**What to produce**
Go through the data below. List every line that holds the word "kemenysepres".

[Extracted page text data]
________________
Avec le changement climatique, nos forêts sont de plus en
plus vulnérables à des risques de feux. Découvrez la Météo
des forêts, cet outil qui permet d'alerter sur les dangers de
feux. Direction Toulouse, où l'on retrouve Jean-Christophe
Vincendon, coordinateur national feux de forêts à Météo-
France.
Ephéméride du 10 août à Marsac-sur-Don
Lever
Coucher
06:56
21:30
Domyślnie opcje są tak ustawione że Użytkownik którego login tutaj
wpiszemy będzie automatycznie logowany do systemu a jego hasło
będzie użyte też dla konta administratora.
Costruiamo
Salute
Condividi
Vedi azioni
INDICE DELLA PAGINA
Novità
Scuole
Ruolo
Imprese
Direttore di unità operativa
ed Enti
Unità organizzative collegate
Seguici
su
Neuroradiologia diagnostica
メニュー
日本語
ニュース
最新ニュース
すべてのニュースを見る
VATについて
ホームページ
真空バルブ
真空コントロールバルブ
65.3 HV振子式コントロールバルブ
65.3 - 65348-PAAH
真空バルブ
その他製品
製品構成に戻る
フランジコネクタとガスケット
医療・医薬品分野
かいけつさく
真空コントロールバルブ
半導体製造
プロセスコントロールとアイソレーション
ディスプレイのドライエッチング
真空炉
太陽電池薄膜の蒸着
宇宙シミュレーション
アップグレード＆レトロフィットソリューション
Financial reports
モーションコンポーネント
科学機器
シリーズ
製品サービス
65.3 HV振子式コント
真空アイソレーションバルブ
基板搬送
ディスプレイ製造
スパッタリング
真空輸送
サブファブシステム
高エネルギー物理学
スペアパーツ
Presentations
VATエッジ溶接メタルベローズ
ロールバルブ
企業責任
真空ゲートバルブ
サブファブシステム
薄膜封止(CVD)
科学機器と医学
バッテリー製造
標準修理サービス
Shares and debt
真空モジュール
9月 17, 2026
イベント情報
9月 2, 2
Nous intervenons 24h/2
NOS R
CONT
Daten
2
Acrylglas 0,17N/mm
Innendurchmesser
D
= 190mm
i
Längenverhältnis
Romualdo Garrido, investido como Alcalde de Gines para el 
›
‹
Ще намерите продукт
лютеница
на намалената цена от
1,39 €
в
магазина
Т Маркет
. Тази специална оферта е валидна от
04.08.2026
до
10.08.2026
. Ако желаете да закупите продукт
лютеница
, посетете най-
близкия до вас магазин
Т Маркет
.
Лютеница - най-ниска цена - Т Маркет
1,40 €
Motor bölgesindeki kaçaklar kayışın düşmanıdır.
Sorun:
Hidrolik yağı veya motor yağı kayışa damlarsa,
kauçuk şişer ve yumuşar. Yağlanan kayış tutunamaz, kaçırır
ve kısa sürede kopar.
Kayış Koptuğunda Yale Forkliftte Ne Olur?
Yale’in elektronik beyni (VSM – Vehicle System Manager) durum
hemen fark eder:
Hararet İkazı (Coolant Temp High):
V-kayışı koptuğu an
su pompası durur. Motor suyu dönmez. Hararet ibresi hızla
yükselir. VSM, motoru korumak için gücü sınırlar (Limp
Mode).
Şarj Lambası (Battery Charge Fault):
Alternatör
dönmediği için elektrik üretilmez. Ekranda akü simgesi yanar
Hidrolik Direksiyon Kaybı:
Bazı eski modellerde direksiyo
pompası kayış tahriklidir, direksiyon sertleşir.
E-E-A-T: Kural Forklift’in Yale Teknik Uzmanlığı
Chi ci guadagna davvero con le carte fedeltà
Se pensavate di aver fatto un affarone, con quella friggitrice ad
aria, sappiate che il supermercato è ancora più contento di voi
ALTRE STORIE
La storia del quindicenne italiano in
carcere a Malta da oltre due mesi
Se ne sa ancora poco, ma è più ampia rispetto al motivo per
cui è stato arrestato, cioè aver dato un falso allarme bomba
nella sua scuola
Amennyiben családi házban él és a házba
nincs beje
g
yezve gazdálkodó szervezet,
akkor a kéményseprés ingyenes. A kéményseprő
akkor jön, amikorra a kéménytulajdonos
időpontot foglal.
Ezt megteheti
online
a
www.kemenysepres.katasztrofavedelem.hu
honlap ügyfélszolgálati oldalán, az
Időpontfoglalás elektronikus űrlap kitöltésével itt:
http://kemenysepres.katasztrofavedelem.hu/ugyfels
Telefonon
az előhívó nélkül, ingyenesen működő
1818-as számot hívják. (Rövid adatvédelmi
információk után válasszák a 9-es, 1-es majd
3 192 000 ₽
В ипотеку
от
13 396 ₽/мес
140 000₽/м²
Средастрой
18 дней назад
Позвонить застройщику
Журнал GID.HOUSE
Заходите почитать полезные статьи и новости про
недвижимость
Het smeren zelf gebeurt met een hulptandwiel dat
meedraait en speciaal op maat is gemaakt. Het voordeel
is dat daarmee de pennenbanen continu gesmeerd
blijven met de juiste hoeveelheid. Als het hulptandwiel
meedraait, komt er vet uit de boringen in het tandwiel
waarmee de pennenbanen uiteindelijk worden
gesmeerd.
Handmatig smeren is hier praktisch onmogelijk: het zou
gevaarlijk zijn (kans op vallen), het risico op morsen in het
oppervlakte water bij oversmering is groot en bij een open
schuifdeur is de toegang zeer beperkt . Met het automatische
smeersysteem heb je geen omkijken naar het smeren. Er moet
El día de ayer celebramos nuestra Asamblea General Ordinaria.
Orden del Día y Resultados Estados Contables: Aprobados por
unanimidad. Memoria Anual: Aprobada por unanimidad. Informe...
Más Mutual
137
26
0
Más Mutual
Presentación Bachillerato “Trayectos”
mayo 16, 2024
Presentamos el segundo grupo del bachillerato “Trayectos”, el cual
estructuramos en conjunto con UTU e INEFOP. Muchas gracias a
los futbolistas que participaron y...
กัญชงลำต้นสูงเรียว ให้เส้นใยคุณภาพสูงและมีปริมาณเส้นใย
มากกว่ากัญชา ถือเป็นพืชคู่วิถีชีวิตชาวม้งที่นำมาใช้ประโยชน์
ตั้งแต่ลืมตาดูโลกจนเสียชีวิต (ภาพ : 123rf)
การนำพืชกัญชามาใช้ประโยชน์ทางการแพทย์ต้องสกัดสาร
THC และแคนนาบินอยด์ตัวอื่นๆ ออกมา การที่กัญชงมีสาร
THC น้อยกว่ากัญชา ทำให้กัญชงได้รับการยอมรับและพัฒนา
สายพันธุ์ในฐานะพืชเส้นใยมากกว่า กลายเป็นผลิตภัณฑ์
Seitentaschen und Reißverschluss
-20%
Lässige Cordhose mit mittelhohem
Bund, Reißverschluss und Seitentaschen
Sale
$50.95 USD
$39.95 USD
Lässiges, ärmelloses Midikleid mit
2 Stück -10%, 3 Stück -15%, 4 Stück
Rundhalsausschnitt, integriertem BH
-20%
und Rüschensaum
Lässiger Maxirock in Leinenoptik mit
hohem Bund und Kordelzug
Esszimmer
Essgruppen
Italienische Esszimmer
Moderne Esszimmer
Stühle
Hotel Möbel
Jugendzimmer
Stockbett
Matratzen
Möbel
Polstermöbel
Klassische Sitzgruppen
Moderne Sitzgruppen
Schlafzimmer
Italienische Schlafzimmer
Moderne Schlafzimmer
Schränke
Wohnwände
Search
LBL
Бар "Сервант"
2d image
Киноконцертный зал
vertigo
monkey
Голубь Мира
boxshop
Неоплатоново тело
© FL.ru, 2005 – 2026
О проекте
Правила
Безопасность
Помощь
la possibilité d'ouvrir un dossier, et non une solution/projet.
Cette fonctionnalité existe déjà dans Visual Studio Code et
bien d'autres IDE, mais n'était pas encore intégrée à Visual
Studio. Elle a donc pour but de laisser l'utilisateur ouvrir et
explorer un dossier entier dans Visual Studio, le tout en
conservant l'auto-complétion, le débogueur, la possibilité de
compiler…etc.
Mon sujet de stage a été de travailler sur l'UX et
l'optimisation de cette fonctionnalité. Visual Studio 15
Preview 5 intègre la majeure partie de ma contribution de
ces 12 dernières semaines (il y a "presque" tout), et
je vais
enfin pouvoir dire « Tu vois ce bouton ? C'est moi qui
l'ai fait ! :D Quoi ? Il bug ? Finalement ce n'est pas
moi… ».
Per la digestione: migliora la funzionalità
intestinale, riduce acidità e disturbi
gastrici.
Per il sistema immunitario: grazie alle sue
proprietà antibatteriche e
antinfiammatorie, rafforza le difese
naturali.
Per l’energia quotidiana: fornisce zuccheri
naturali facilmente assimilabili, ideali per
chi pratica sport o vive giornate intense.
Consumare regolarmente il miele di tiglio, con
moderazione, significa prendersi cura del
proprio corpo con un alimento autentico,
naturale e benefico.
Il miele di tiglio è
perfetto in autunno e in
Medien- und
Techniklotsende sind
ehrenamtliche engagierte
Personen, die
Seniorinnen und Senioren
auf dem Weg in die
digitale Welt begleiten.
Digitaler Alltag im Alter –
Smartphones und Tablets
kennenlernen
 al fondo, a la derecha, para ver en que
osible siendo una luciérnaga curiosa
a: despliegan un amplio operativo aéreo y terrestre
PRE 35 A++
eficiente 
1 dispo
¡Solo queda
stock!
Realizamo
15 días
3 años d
________________
**Response below**
www.kemenysepres.katasztrofavedelem.hu
http://kemenysepres.katasztrofavedelem.hu/ugyfels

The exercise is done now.